Provided data below:

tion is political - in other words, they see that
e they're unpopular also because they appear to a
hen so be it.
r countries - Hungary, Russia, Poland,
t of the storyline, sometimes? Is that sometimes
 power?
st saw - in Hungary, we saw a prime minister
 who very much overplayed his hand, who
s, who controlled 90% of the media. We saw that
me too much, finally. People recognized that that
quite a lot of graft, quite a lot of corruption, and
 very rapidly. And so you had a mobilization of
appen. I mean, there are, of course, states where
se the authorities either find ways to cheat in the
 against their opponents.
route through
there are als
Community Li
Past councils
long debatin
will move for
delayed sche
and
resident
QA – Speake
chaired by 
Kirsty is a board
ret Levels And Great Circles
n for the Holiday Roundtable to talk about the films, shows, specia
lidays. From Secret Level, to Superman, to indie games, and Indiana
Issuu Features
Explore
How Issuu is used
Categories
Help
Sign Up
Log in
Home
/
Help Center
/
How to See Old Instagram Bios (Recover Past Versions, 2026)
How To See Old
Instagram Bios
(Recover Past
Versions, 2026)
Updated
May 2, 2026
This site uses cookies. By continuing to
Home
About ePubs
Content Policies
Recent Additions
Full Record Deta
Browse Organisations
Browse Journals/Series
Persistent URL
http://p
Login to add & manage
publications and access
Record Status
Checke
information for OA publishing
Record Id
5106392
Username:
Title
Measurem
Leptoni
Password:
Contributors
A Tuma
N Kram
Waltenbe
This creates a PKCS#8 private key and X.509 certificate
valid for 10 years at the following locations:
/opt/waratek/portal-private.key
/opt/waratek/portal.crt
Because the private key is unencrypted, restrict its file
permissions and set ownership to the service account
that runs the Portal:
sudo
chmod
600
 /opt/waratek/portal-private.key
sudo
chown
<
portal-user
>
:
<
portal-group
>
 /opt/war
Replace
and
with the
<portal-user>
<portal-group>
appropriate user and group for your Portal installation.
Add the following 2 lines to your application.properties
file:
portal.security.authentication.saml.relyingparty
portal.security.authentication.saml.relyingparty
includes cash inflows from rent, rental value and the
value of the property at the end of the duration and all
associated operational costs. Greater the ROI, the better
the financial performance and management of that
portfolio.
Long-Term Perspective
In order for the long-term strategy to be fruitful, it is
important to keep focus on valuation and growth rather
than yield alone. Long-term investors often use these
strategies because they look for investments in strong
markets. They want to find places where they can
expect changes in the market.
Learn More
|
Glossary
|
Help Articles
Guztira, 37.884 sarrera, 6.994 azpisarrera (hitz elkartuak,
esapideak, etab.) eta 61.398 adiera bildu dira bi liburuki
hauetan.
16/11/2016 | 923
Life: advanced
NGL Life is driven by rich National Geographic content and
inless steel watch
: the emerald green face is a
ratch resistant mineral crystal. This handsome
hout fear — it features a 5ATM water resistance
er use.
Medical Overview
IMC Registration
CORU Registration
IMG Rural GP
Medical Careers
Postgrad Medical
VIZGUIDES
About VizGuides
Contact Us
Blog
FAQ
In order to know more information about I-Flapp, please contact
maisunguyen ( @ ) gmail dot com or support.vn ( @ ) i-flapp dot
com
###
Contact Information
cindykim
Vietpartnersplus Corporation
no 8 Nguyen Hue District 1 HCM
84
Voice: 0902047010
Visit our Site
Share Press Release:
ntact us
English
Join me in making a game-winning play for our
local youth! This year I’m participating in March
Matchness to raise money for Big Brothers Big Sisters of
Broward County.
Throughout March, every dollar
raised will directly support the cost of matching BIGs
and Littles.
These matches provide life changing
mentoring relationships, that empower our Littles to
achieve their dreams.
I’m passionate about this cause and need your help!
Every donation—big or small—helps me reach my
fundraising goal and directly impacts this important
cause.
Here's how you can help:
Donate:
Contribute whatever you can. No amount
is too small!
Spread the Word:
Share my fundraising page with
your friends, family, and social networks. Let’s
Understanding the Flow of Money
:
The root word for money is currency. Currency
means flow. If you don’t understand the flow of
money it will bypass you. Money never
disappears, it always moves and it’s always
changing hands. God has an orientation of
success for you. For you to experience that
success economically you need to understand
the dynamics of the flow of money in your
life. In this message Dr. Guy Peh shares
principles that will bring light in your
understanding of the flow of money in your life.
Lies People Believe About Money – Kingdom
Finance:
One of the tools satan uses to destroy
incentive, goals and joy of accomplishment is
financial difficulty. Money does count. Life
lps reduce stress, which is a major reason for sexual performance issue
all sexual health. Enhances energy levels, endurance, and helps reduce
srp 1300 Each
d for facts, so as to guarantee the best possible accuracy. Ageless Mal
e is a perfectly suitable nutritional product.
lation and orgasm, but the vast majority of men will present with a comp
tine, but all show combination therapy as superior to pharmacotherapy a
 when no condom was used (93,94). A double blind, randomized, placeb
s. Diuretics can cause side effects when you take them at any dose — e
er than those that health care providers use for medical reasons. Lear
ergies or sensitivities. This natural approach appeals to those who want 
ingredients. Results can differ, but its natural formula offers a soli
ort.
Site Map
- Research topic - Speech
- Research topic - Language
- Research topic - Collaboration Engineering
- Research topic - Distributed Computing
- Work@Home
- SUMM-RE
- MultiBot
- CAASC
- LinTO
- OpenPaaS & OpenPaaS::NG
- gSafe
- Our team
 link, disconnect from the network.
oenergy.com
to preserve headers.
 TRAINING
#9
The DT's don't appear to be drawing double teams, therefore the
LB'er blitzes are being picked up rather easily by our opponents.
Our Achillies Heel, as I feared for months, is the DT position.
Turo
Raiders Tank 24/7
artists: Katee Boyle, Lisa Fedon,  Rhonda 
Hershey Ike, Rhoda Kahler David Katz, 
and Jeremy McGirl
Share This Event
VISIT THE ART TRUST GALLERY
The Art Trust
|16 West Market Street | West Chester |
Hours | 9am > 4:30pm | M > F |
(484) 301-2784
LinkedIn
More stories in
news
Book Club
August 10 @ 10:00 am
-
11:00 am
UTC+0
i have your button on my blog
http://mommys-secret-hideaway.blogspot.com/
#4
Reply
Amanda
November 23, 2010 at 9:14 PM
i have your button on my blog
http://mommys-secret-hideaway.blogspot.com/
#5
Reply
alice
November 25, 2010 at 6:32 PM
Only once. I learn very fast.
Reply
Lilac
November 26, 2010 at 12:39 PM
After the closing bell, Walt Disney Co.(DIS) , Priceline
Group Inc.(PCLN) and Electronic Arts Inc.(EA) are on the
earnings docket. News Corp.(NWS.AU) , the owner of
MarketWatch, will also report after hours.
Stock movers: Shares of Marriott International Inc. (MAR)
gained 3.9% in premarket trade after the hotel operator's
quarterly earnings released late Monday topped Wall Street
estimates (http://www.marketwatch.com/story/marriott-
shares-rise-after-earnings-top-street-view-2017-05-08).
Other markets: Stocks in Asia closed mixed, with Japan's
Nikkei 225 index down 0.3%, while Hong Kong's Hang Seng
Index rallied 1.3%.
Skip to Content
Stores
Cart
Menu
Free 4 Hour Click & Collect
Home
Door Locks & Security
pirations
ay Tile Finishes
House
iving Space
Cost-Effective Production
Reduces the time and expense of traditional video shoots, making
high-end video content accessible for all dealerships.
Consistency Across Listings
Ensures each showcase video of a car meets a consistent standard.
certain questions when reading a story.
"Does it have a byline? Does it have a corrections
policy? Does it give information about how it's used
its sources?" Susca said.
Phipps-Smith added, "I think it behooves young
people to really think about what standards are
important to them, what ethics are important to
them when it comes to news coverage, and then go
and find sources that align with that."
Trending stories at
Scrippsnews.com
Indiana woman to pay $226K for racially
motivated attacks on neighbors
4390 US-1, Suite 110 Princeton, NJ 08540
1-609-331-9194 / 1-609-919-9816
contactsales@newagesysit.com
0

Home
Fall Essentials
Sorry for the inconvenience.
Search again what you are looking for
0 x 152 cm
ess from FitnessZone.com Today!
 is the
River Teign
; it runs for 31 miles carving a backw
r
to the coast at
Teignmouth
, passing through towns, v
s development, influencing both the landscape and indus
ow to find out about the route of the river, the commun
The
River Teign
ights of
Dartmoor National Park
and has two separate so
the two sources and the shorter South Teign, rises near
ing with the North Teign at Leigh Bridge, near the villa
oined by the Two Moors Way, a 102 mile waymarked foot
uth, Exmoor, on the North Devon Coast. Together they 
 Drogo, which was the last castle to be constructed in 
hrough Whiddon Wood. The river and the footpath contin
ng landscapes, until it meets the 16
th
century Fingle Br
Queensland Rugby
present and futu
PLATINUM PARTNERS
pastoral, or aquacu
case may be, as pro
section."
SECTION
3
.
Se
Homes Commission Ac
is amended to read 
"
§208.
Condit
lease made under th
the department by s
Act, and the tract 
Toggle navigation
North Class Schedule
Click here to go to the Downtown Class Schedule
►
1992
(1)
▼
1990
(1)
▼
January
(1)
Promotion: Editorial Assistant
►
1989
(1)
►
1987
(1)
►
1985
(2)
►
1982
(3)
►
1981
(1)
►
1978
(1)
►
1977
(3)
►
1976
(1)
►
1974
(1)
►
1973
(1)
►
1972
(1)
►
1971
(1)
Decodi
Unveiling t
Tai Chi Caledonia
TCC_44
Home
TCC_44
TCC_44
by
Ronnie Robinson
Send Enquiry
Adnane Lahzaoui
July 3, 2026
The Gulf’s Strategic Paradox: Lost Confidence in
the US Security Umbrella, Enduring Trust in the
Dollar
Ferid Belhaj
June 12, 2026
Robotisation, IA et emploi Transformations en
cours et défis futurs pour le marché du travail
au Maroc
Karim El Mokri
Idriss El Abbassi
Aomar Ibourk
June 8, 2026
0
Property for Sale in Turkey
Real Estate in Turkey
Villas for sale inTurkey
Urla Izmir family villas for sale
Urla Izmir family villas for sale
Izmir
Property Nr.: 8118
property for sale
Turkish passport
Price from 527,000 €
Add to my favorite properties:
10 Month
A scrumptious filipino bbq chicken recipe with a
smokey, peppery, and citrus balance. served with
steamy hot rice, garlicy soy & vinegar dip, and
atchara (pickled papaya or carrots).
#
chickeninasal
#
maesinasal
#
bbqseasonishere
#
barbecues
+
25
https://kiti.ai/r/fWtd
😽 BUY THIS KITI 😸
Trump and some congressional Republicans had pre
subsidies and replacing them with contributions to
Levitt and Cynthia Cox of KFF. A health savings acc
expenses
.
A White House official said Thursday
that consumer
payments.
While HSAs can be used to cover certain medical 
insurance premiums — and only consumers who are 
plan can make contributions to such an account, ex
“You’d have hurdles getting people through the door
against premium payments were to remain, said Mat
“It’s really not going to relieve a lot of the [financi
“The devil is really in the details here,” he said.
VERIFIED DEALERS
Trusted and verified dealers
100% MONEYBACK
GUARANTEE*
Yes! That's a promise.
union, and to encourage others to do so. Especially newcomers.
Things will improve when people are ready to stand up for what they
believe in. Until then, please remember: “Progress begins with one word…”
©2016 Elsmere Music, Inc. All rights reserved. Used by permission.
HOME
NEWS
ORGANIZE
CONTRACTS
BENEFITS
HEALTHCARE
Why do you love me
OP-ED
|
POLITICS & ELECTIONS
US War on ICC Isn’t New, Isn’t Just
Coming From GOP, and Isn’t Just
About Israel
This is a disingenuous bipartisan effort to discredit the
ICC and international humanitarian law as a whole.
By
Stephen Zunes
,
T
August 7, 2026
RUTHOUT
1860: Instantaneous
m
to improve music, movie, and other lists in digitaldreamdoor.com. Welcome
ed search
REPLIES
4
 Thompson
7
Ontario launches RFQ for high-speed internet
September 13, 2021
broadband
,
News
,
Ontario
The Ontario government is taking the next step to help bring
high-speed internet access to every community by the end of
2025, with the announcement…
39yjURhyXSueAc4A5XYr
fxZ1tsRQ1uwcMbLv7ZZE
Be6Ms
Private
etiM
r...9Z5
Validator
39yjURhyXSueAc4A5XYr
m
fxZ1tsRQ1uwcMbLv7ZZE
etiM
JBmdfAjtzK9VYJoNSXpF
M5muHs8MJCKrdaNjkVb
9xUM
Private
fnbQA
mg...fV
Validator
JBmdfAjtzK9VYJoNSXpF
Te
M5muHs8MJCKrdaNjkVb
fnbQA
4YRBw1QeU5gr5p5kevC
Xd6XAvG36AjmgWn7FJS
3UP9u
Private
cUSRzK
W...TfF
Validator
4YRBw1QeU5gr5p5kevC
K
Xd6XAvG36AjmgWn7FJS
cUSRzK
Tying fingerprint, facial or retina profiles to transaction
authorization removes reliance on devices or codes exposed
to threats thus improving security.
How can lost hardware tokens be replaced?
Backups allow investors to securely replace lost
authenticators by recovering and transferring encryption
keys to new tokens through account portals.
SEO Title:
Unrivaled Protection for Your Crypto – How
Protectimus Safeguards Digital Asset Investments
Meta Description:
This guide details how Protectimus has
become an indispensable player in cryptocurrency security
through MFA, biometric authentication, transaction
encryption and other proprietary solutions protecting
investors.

End of Provided data.

### Action item
Output the lines above between the one holding "understanding of the" and the one holding "financial difficulty. Money does count. Life", inclusive, with nothing before or after them.

### Solved exercise
understanding of the flow of money in your life.
Lies People Believe About Money – Kingdom
Finance:
One of the tools satan uses to destroy
incentive, goals and joy of accomplishment is
financial difficulty. Money does count. Life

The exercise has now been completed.